In the Beginning
Since the early 1990’s when Bill Phillips introduced the first mass produced creatine powder, this supplement has been under the spotlight. At times, for its benefits to strength and performance in the gym, and at others receiving negative attention, and being called a “steroid” by very uneducated individuals who really have no clue what creatine even is. Creatine is a molecule that the body can naturally produce. It’s made primarily in the kidneys and completed in the liver, by three amino acids glycine, arginine, and methionine. Typically, from a nutritional standpoint creatine is found in higher concentrations in red meats. So for those of you that are walking around considering creatine something that is unnatural or a steroid, you need to do a little research first.
How Can It Benefit Me?
Besides creatines’ known benefits of strength and performance it also plays another role in cell health. Creatine helps the mitochondria in our bodies’ produce more ATP, which is energy for our cells. The healthier the cells in the body are the longer they can potentially live, and the better off that organ that the particular cell lives in will be.
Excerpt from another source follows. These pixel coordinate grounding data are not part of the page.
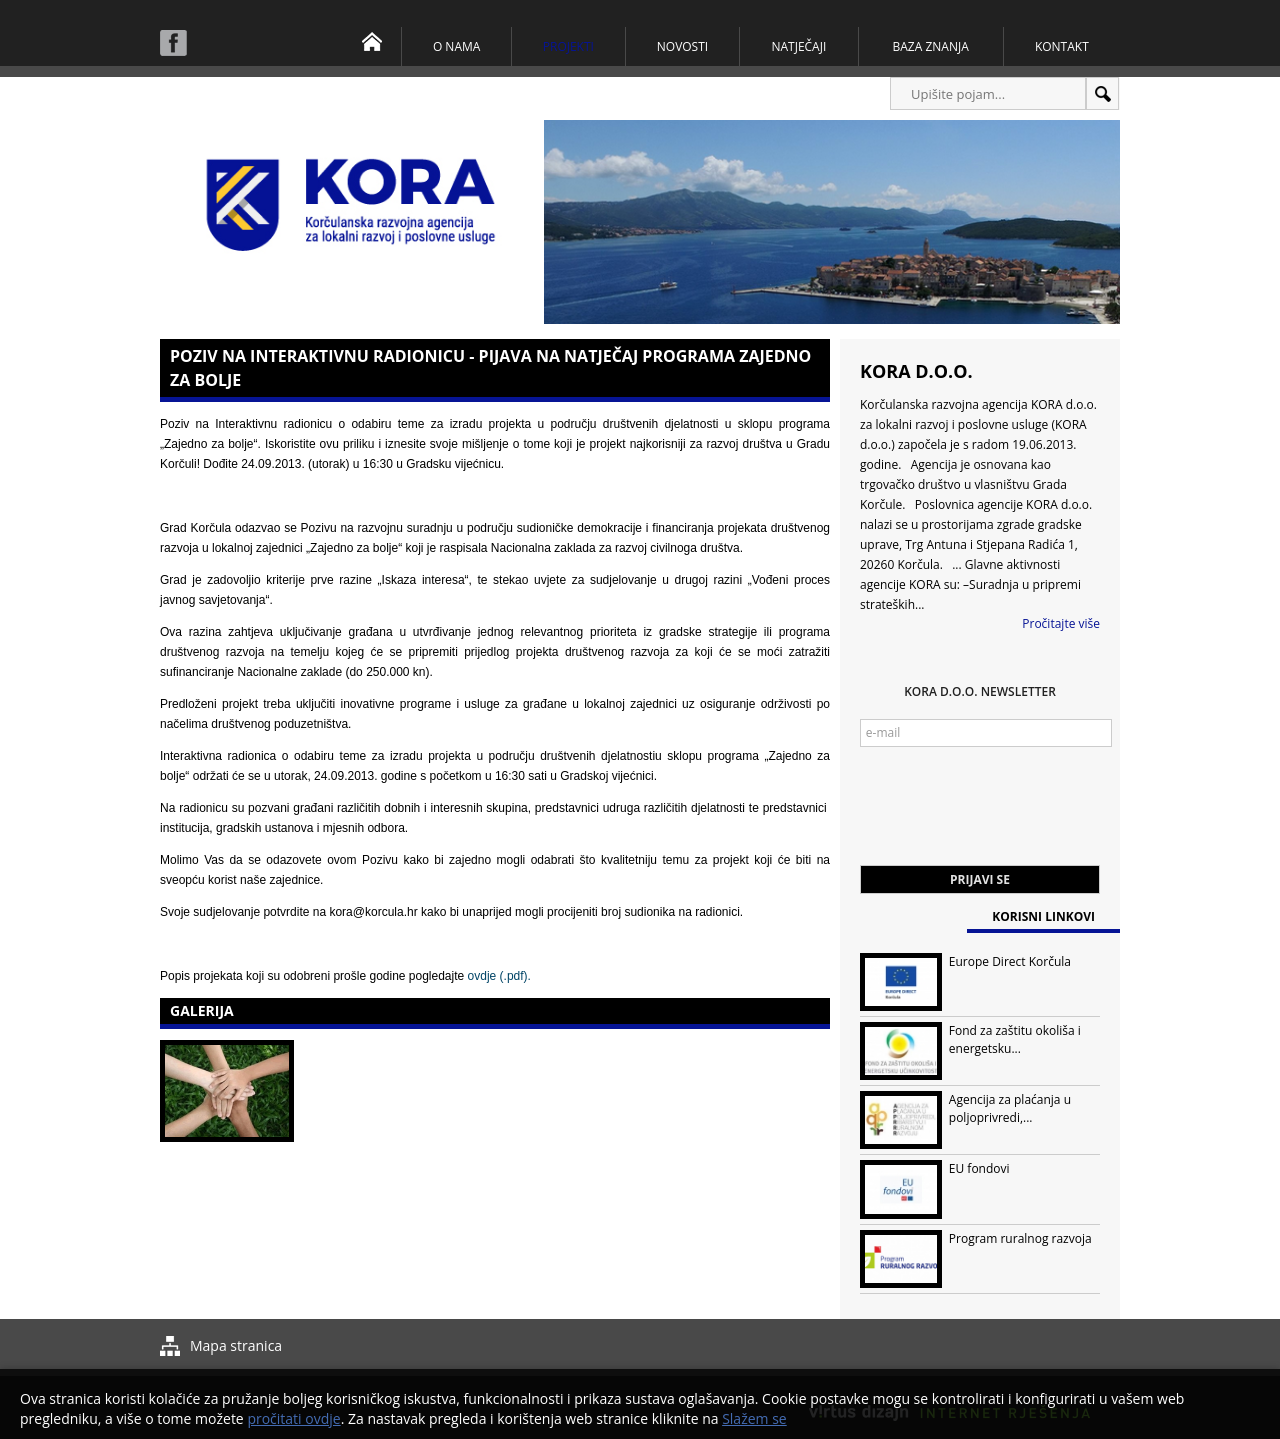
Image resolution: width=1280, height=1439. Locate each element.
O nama (456, 46)
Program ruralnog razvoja (1020, 1238)
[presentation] (1012, 816)
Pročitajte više (1061, 623)
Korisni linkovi (1043, 916)
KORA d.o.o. (916, 371)
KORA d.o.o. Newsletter (980, 691)
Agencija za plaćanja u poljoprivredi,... (1010, 1108)
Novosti (682, 46)
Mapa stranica (236, 1345)
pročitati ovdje (293, 1418)
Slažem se (754, 1418)
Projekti (568, 46)
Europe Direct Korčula (1010, 961)
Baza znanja (931, 46)
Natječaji (798, 46)
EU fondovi (979, 1168)
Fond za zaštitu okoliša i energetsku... (1015, 1039)
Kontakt (1062, 46)
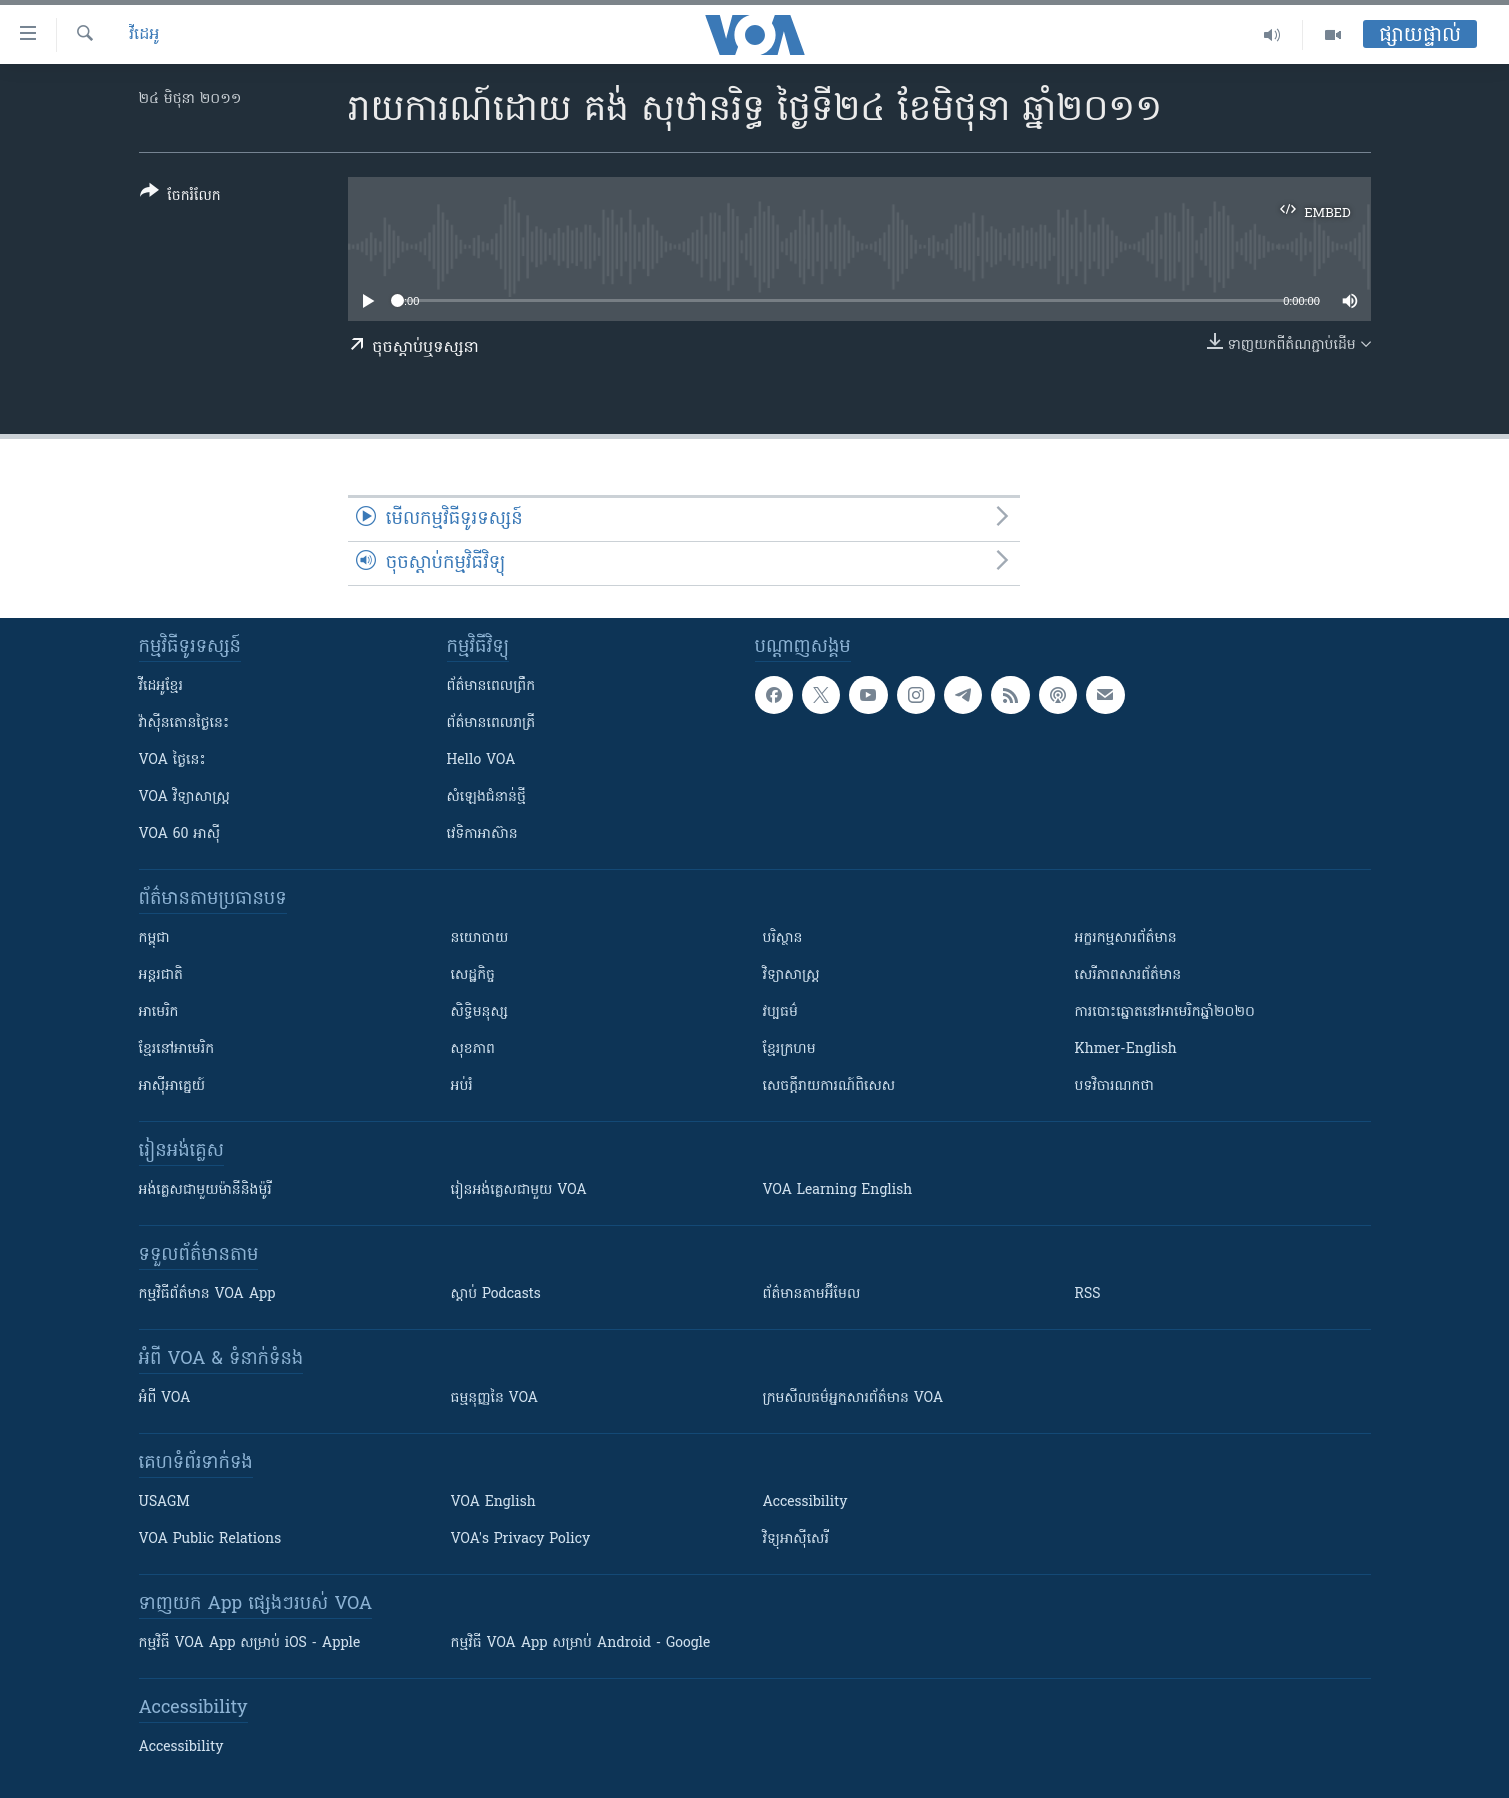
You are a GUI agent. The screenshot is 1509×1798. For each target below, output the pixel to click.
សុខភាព (473, 1049)
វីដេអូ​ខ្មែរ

So indirectly, creatine has cell protective properties! This is why many researchers consider creatine a superfood.
Who Can Safely Take It?
After knowing these benefits, really any adult can use creatine safely. The recommended dosage per day is 5 grams, or approximately 1 teaspoon. You do not need to do any type of loading phase, or anything like that which you may have heard of unless you are using creatine for more than the health benefits. If you are using creatine for the performance benefits I would suggest using it pre and post workout on workout days, 5 grams pre, and 5 grams post in a protein shake or BCAA drink. On non workout days use 5 grams in the morning with breakfast or a protein shake.